--- Material provided Enclosed Below ---

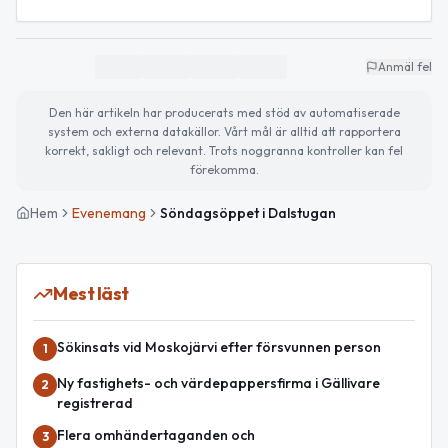
Anmäl fel
Den här artikeln har producerats med stöd av automatiserade
system och externa datakällor. Vårt mål är alltid att rapportera
korrekt, sakligt och relevant. Trots noggranna kontroller kan fel
förekomma.
Hem
Evenemang
Söndagsöppet i Dalstugan
Mest läst
Sökinsats vid Moskojärvi efter försvunnen person
1
Ny fastighets- och värdepappersfirma i Gällivare
2
registrerad
Flera omhändertaganden och
3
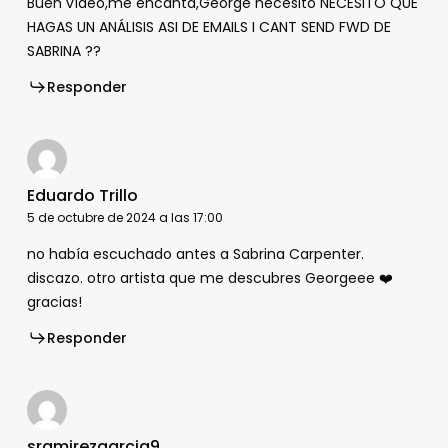
Buen vídeo,me encanta,George necesito NECESITO QUE
HAGAS UN ANÁLISIS ASI DE EMAILS I CANT SEND FWD DE
SABRINA ??
Responder
Eduardo Trillo
5 de octubre de 2024 a las 17:00
no había escuchado antes a Sabrina Carpenter.
discazo. otro artista que me descubres Georgeee ❤️
gracias!
Responder
sramirezgarcia9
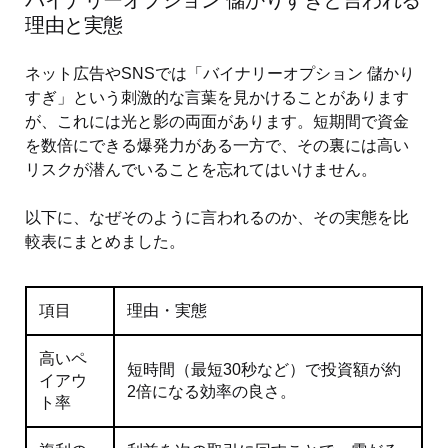
バイナリーオプション 儲かりすぎと言われる
理由と実態
ネット広告やSNSでは「バイナリーオプション 儲かり
すぎ」という刺激的な言葉を見かけることがあります
が、これには光と影の両面があります。短期間で資金
を数倍にできる爆発力がある一方で、その裏には高い
リスクが潜んでいることを忘れてはいけません。
以下に、なぜそのように言われるのか、その実態を比
較表にまとめました。
項目
理由・実態
高いペ
短時間（最短30秒など）で投資額が約
イアウ
2倍になる効率の良さ。
ト率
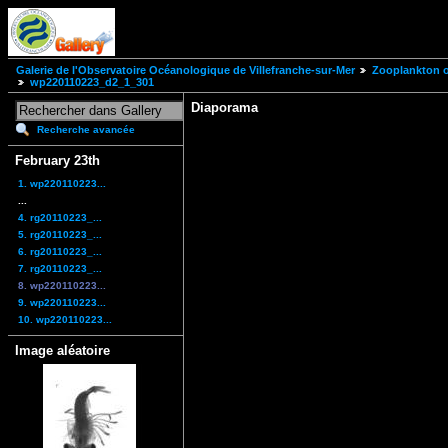
Galerie de l'Observatoire Océanologique de Villefranche-sur-Mer
Zooplankton of
wp220110223_d2_1_301
Diaporama
Recherche avancée
February 23th
1. wp220110223...
...
4. rg20110223_...
5. rg20110223_...
6. rg20110223_...
7. rg20110223_...
8. wp220110223...
9. wp220110223...
10. wp220110223...
Image aléatoire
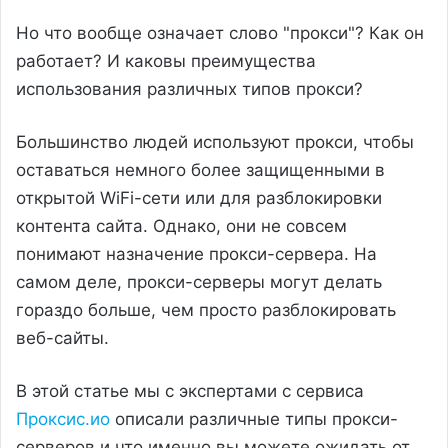
Но что вообще означает слово "прокси"? Как он
работает? И каковы преимущества
использования различных типов прокси?
Большинство людей используют прокси, чтобы
оставаться немного более защищенными в
открытой WiFi-сети или для разблокировки
контента сайта. Однако, они не совсем
понимают назначение прокси-сервера. На
самом деле, прокси-серверы могут делать
гораздо больше, чем просто разблокировать
веб-сайты.
В этой статье мы с экспертами с сервиса
Проксис.ио
описали различные типы прокси-
серверов и что именно вы можете ожидать от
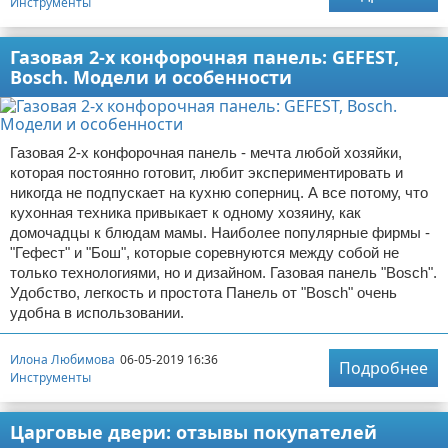
Инструменты
Газовая 2-х конфорочная панель: GEFEST,
Bosch. Модели и особенности
Газовая 2-х конфорочная панель - мечта любой хозяйки,
которая постоянно готовит, любит экспериментировать и
никогда не подпускает на кухню соперниц. А все потому, что
кухонная техника привыкает к одному хозяину, как
домочадцы к блюдам мамы. Наиболее популярные фирмы -
"Гефест" и "Бош", которые соревнуются между собой не
только технологиями, но и дизайном. Газовая панель "Bosch".
Удобство, легкость и простота Панель от "Bosch" очень
удобна в использовании.
Илона Любимова
06-05-2019 16:36
Подробнее
Инструменты
Царговые двери: отзывы покупателей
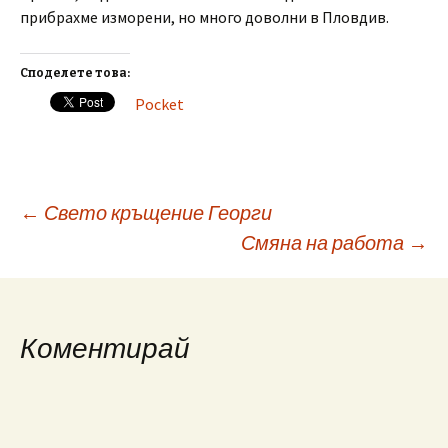
прибрахме изморени, но много доволни в Пловдив.
Споделете това:
Pocket
Post
←
Свето кръщение Георги
Смяна на работа
→
navigation
Коментирай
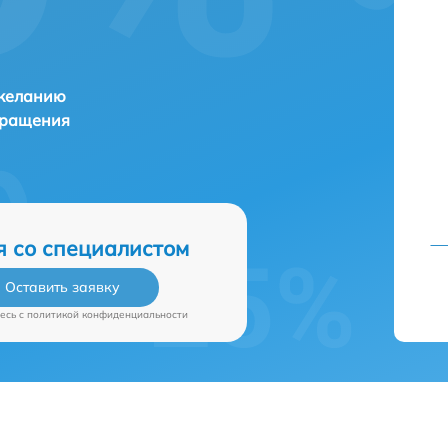
 желанию
бращения
я со специалистом
Оставить заявку
есь c
политикой конфиденциальности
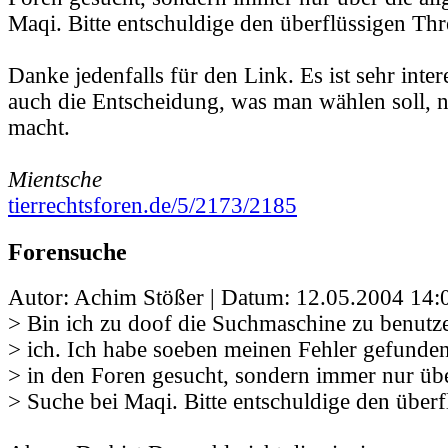
Maqi. Bitte entschuldige den überflüssigen Thr
Danke jedenfalls für den Link. Es ist sehr inte
auch die Entscheidung, was man wählen soll, n
macht.
Mientsche
tierrechtsforen.de/5/2173/2185
Forensuche
Autor: Achim Stößer | Datum:
12.05.2004 14:
> Bin ich zu doof die Suchmaschine zu benutze
> ich. Ich habe soeben meinen Fehler gefunden
> in den Foren gesucht, sondern immer nur übe
> Suche bei Maqi. Bitte entschuldige den überf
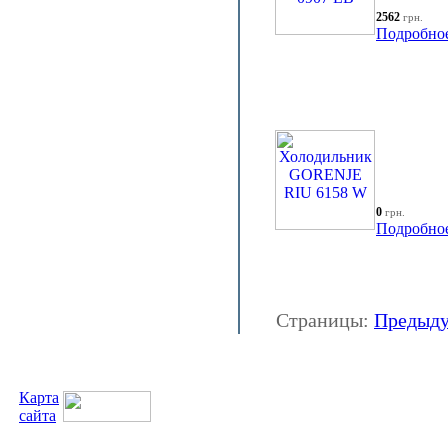
2562
грн.
Подробно
0
грн.
Подробно
Страницы:
Предыд
Карта
сайта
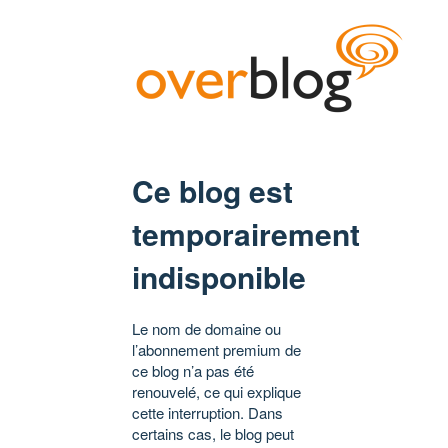
Ce blog est
temporairement
indisponible
Le nom de domaine ou
l’abonnement premium de
ce blog n’a pas été
renouvelé, ce qui explique
cette interruption. Dans
certains cas, le blog peut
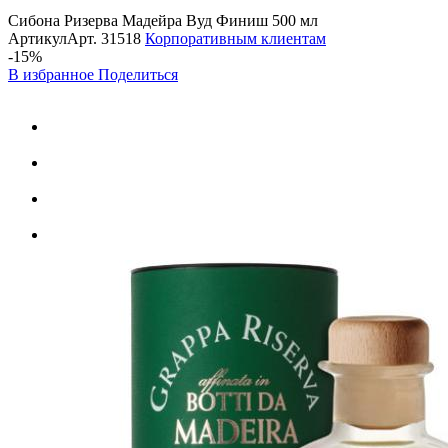
Сибона Ризерва Мадейра Вуд Финиш 500 мл
Артикул
Арт.
31518
Корпоративным клиентам
-15%
В избранное
Поделиться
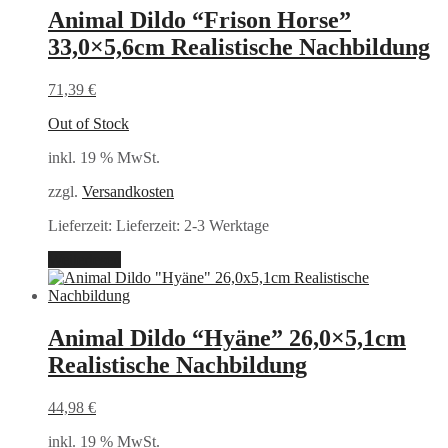
Animal Dildo “Frison Horse”
33,0×5,6cm Realistische Nachbildung
71,39
€
Out of Stock
inkl. 19 % MwSt.
zzgl.
Versandkosten
Lieferzeit:
Lieferzeit: 2-3 Werktage
Weiterlesen
Animal Dildo “Hyäne” 26,0×5,1cm
Realistische Nachbildung
44,98
€
inkl. 19 % MwSt.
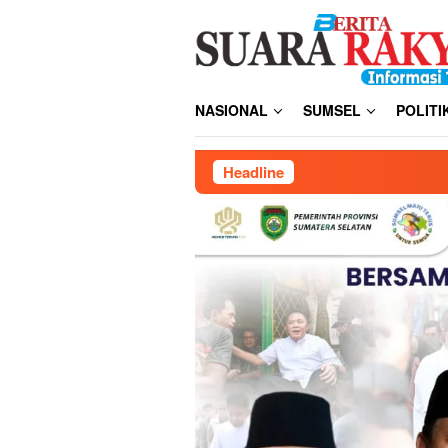
Loncat
ke
konten
NASIONAL
SUMSEL
POLITI
Headline
Yossi Hervandi Cetak Ac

--- End of Enclosed Material provided ---

In the entries above, count each line holding "Bosch" and report the total and nothing more.

Output for this task: 3